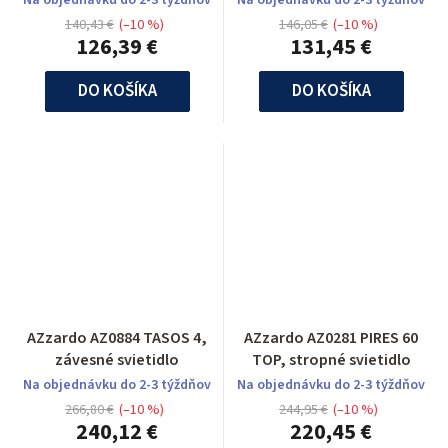
Na objednávku do 2-3 týždňov
Na objednávku do 2-3 týždňov
140,43 €
(–10 %)
146,05 €
(–10 %)
126,39 €
131,45 €
DO KOŠÍKA
DO KOŠÍKA
AZzardo AZ0884 TASOS 4,
AZzardo AZ0281 PIRES 60
závesné svietidlo
TOP, stropné svietidlo
Na objednávku do 2-3 týždňov
Na objednávku do 2-3 týždňov
266,80 €
(–10 %)
244,95 €
(–10 %)
240,12 €
220,45 €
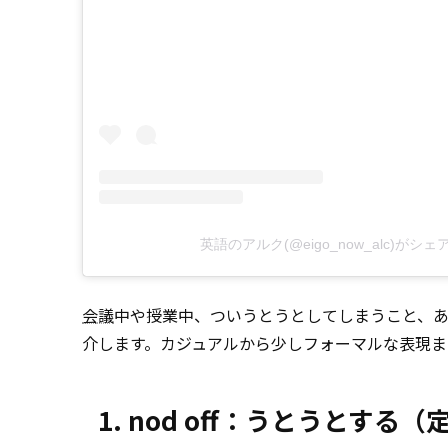
英語のアルク(@eigo_now_alc)がシ
会議
中や授業中、ついうとうとしてしまうこと、あ
介します。カジュアルから少しフォーマルな表現ま
1. nod off：うとうとする（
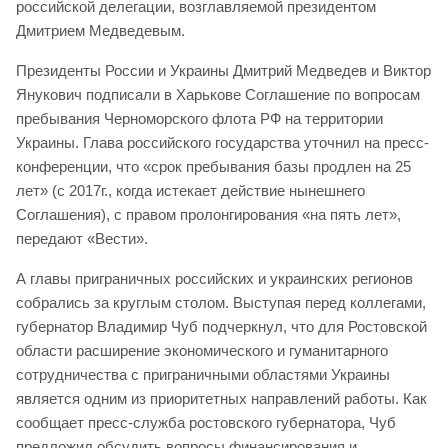
российской делегации, возглавляемой президентом
Дмитрием Медведевым.
Президенты России и Украины Дмитрий Медведев и Виктор
Янукович подписали в Харькове Соглашение по вопросам
пребывания Черноморского флота РФ на территории
Украины. Глава российского государства уточнил на пресс-
конференции, что «срок пребывания базы продлен на 25
лет» (с 2017г., когда истекает действие нынешнего
Соглашения), с правом пролонгирования «на пять лет»,
передают «Вести».
А главы приграничных российских и украинских регионов
собрались за круглым столом. Выступая перед коллегами,
губернатор Владимир Чуб подчеркнул, что для Ростовской
области расширение экономического и гуманитарного
сотрудничества с приграничными областями Украины
является одним из приоритетных направлений работы. Как
сообщает пресс-служба ростовского губернатора, Чуб
предложил обсудить вопросы финансирования и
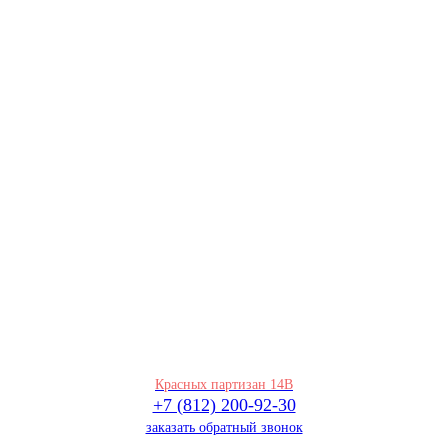
Красных партизан 14В
+7 (812) 200-92-30
заказать обратный звонок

About this task:
Every line in the listing that holds the string "Украины" should be copied out.

Solution for this exercise:
Президенты России и Украины Дмитрий Медведев и Виктор
Украины. Глава российского государства уточнил на пресс-
сотрудничества с приграничными областями Украины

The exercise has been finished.